Sky Ferreira is more than a drug addict

McClatchy Tribune

Sky Ferreira has been getting a lot of attention in the media due to her recent arrest allegedly involving possession of ecstasy, but drug related woes are not the only thing keeping Ferreira in the spotlight.

Ferreira released her hit single “Everything is Embarrassing” last year creating a lot of noise around the music industry.

In the single, Ferreira sang conversationally and effortlessly, “Maybe if you let me be your lover/ Maybe if you try then I would not bother/ Telling me that basically you’re not looking out for me… / Could have been my anything, now everything’s embarrassing.”

The Los Angeles Times and Billboard named “Everything is Embarrassing” one the best songs of 2012.

Listeners have been anticipating a full-length album from Ferreira for a while, now she finally delivered “Night Time, My Time.”

Ferreira appears topless on the album cover in the shower with a very somber gaze on her face. The cover artwork expresses a certain sense of rawness and vulnerability; the songs on the album seem to reflect the same.

“Night Time, My Time” is full of surprises, one being that there is no duplicate of Ferreira’s hit “Everything is Embarrassing” anywhere on the album.

One thing listeners will experience is a form of authentic punk euphoria. Many of the tracks could be described as nostalgic.

In a recent interview with Rolling Stone, Ferreira said she did not want to make a retro album but admits to being inspired by many older sounds.

Ferreira opens the album with “Boys,” the only track that comes slightly close to bubbly pop.

“Boys” is not the typical sappy anthem. She sings about her love/hate relationship with boys and what it was like to finally find a good one.

“You put my faith back in boys / Cross my heart and hope to die, stick a needle in my eye….”

The melodramatic lyrics are hard to decipher at some points but it works in combination with the grungy guitar in the background.

Ferreira goes on to expose her emotion a bit on “I Blame Myself”.

“Underneath it all, I know it’s all your fault, that you don’t understand, I blame myself,” Ferreira starts off calm and then blows up.

“How could you know what it feels like to fight the hounds of hell?… / How could you know what it feels like to be outside yourself?… / I just want you to realize I blame, I blame myself for my reputation.”

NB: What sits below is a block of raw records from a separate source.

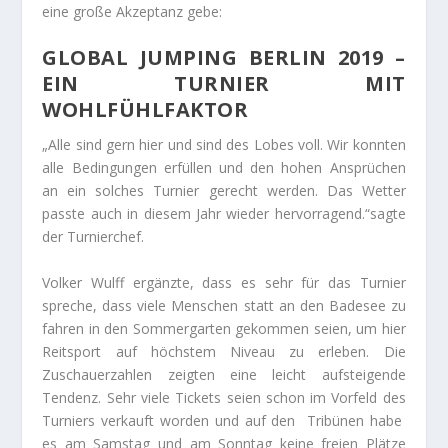
eine große Akzeptanz gebe:
GLOBAL JUMPING BERLIN 2019 –
EIN TURNIER MIT
WOHLFÜHLFAKTOR
„Alle sind gern hier und sind des Lobes voll. Wir konnten
alle Bedingungen erfüllen und den hohen Ansprüchen
an ein solches Turnier gerecht werden. Das Wetter
passte auch in diesem Jahr wieder hervorragend.“sagte
der Turnierchef.
Volker Wulff ergänzte, dass es sehr für das Turnier
spreche, dass viele Menschen statt an den Badesee zu
fahren in den Sommergarten gekommen seien, um hier
Reitsport auf höchstem Niveau zu erleben. Die
Zuschauerzahlen zeigten eine leicht aufsteigende
Tendenz. Sehr viele Tickets seien schon im Vorfeld des
Turniers verkauft worden und auf den Tribünen habe
es am Samstag und am Sonntag keine freien Plätze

Throughout “Night Time, My Time” Ferreira puts listeners in a trance with tracks like “Omanko” where she confuses and intrigues all at once, as she murmurs “Oh Japanese Jesus / Oh Japanese Jesus come on… / I’m gearing up for a Japanese Christmas!”

Ferreira slows things down and closes the album perfectly with the track “Night Time, My Time.”

As she sings about dreaming of moving and falling in space, the lyrics trail off and it begins to sound like Ferreira got sucked into to a black hole and then poof, she is gone.

This neurotic album probably is not what most people expected from Ferreira but it fits her perfectly.